Sennett scrive il suo testo, qui citato da Bauman, nel 1998 (Sennet 1998, 2003, 2006). Oggi vi sono studi sui disturbi generati dalla flessibilità, anche dai tempi e ritmi lavorativi (Gallino 2005, 2007). Nella proposta analitica qui delineata ho tentato di ricondurre il fenomeno all’ambito che gli è proprio, quello sociale, per evitare che una condizione sociale venga percepita solo come individuale. Si tratta di una consapevolezza che rende necessaria la solidarietà, ma anche la responsabilità accademica affinchè condizioni sistemiche non vengano trasformate in condizioni biografiche.
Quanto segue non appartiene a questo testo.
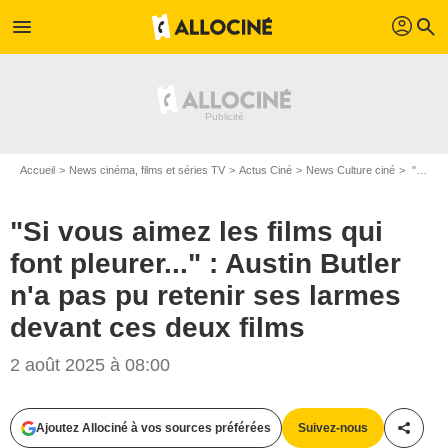
profil
menu
search
Accueil
News cinéma, films et séries TV
Actus Ciné
News Culture ciné
"Si vous aimez les films qui font pleurer..." : Austin Butler n'a pas pu retenir ses larmes devant ces deux films
"Si vous aimez les films qui
font pleurer..." : Austin Butler
n'a pas pu retenir ses larmes
devant ces deux films
2 août 2025 à 08:00
Ajoutez Allociné à vos sources préférées
Suivez-nous
Partag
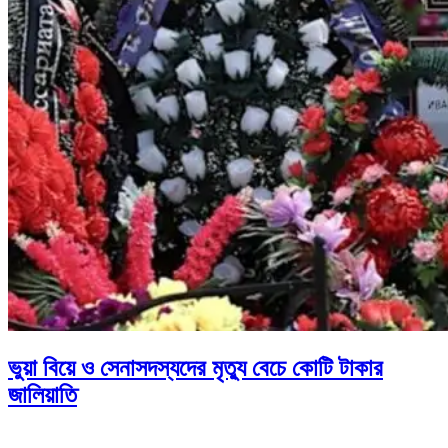
ভুয়া বিয়ে ও সেনাসদস্যদের মৃত্যু বেচে কোটি টাকার
জালিয়াতি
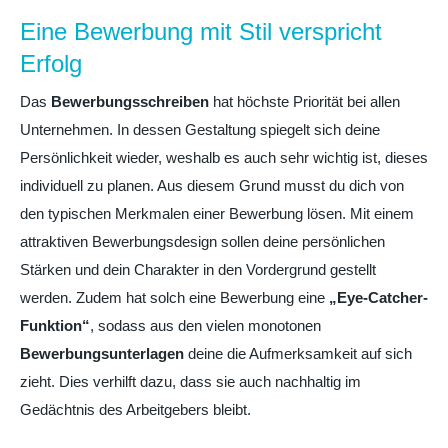
Eine Bewerbung mit Stil verspricht
Erfolg
Das
Bewerbungsschreiben
hat höchste Priorität bei allen
Unternehmen. In dessen Gestaltung spiegelt sich deine
Persönlichkeit wieder, weshalb es auch sehr wichtig ist, dieses
individuell zu planen. Aus diesem Grund musst du dich von
den typischen Merkmalen einer Bewerbung lösen. Mit einem
attraktiven Bewerbungsdesign sollen deine persönlichen
Stärken und dein Charakter in den Vordergrund gestellt
werden. Zudem hat solch eine Bewerbung eine
„Eye-Catcher-
Funktion“
, sodass aus den vielen monotonen
Bewerbungsunterlagen
deine die Aufmerksamkeit auf sich
zieht. Dies verhilft dazu, dass sie auch nachhaltig im
Gedächtnis des Arbeitgebers bleibt.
La sensazione di solitudine del cittadino globale deriva anche e soprattutto da questo: dal dover affrontare individualmente delle problematiche che sono invece sociali. La diagnosi può essere un primo passo verso la cura, citando per l’ultima volta Bauman:

"Oggi la sociologia è necessaria più di quanto lo sia mai stata in passato. Il compito in cui i sociologi sono esperti, quello di recuperare il legame perduto tra afflizione oggettiva e esperienza soggettiva, è diventato più urgente e indispensabile che mai" (Bauman 2000, ed. it. 2002: 251).

Il tempo è costruito socialmente. Le riflessioni qui proposte a partire dai testi di Marx, Simmel, Giddens e Bauman, mostrano quanto il lavoro e il sistema economico improntato sulla filosofia del denaro siano importanti nella costruzione sociale della categoria del tempo.